Complessivamente gli indagati sono 27, tra cui sette per i quali viene ipotizzato il vincolo associativo. Secondo la ricostruzione delle fiamme gialle, tra il 2017 e il 2022 sarebbe stato messo in piedi un sistema di fatture false per oltre 9 milioni di euro, grazie a società “cartiere” prive di reale attività. Un meccanismo che avrebbe consentito a Daniele Ambiente, Toralb e Inderal – poi confluite in un’unica azienda – di evadere Iva e imposte dirette, e allo stesso tempo di generare falsi crediti fiscali per più di 700mila euro, anche legati a incentivi Industria 4.0, al Credito d’imposta per investimenti nel Mezzogiorno (Cim) e a fondi del Pnrr.
La procura ha chiesto gli arresti domiciliari per due imprenditori: Francesco Di Lecce, massafrese, considerato amministratore di fatto di diverse società cartiere (difeso dall’avvocato Gaetano Vitale), e Vito Daniele, 57enne di Mottola, legale rappresentante delle società coinvolte (assistito dagli avvocati Raffaele Errico e Pietro Paolo Passarelli).

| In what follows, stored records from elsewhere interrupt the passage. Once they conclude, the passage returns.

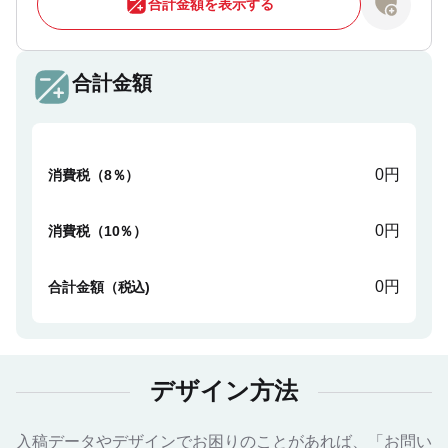
合計金額を表示する
合計金額
0円
消費税（8％）
0円
消費税（10％）
0円
合計金額（税込)
デザイン方法
入稿データやデザインでお困りのことがあれば、「お問い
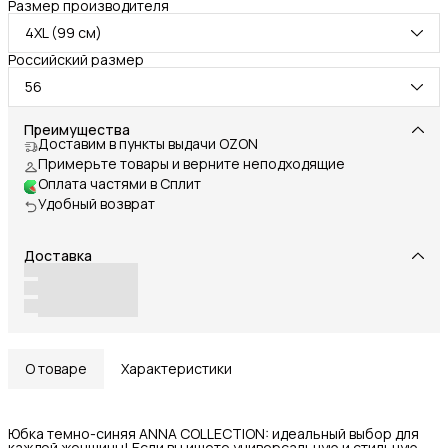
Размер производителя
4XL (99 см)
Российский размер
56
Преимущества
Доставим в пункты выдачи OZON
Примерьте товары и верните неподходящие
Оплата частями в Сплит
Удобный возврат
Доставка
О товаре
Характеристики
Юбка темно-синяя ANNA COLLECTION: идеальный выбор для
каждой женщины! Если вы ищете универсальную и стильную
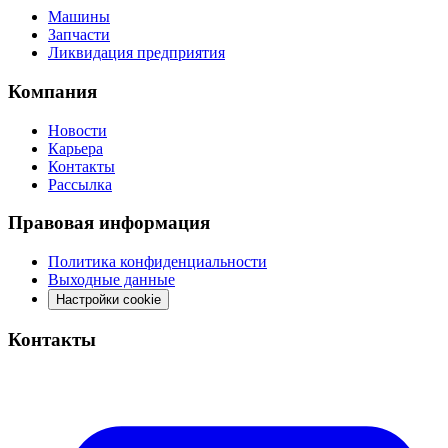
Машины
Запчасти
Ликвидация предприятия
Компания
Новости
Карьера
Контакты
Рассылка
Правовая информация
Политика конфиденциальности
Выходные данные
Настройки cookie
Контакты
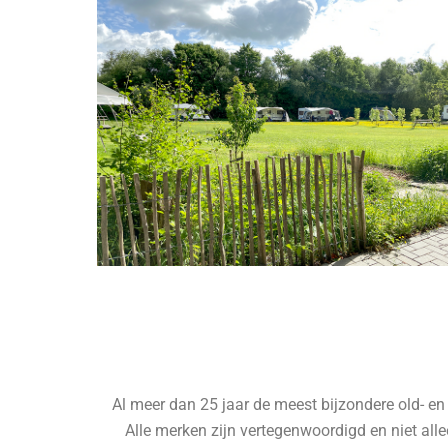
Al meer dan 25 jaar de meest bijzondere old- en
Alle merken zijn vertegenwoordigd en niet allee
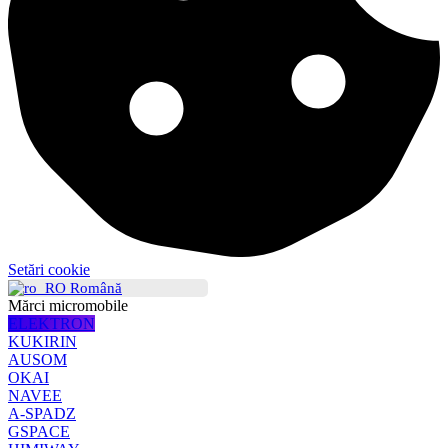
Setări cookie
Română
Mărci micromobile
ELEKTRON
KUKIRIN
AUSOM
OKAI
NAVEE
A-SPADZ
GSPACE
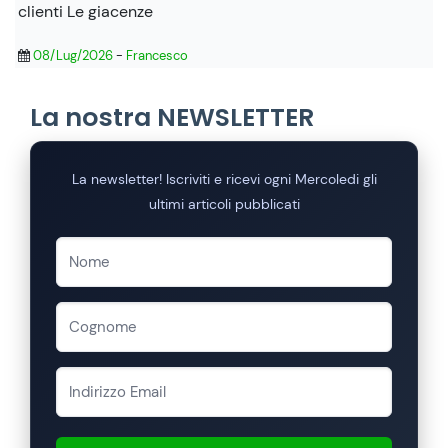
clienti Le giacenze
08/Lug/2026
-
Francesco
La nostra NEWSLETTER
La newsletter! Iscriviti e ricevi ogni Mercoledi gli
ultimi articoli pubblicati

Richiesta anche l’interdizione dall’attività professionale per quattro commercialisti: Gianluca Errico (53enne tarantino, difeso dall’avvocato Rosario Orlando), Cosimo Lasigna (50enne di Mottola, difeso dall’avvocato Antongiulio Leuzzi), Gianluca Rinaldi (34enne di Martina Franca) e Michele D’Auria (50enne di Mottola). Indagata anche Rosanna Digiorgio, moglie di Di Lecce.
Gli inquirenti ritengono che il gruppo avesse una struttura ben definita: promotore Di Lecce, organizzatore Daniele, con gli altri professionisti a supporto per la gestione contabile, la costituzione di società fantasma, la predisposizione di atti notarili fittizi, i prelievi di denaro contante e la creazione dei crediti di imposta falsi. Un sistema che, secondo gip e procura, avrebbe garantito vantaggi fiscali indebiti a danno dell’erario.
Gli interrogatori preventivi per i sei indagati destinatari di richieste cautelari sono fissati per il 23 e 24 settembre: sarà in quell’occasione che potranno rispondere alle domande del giudice o scegliere di non farlo. Nel frattempo l’inchiesta prosegue, con l’obiettivo di ricostruire per intero la rete di rapporti e quantificare l’effettivo danno erariale.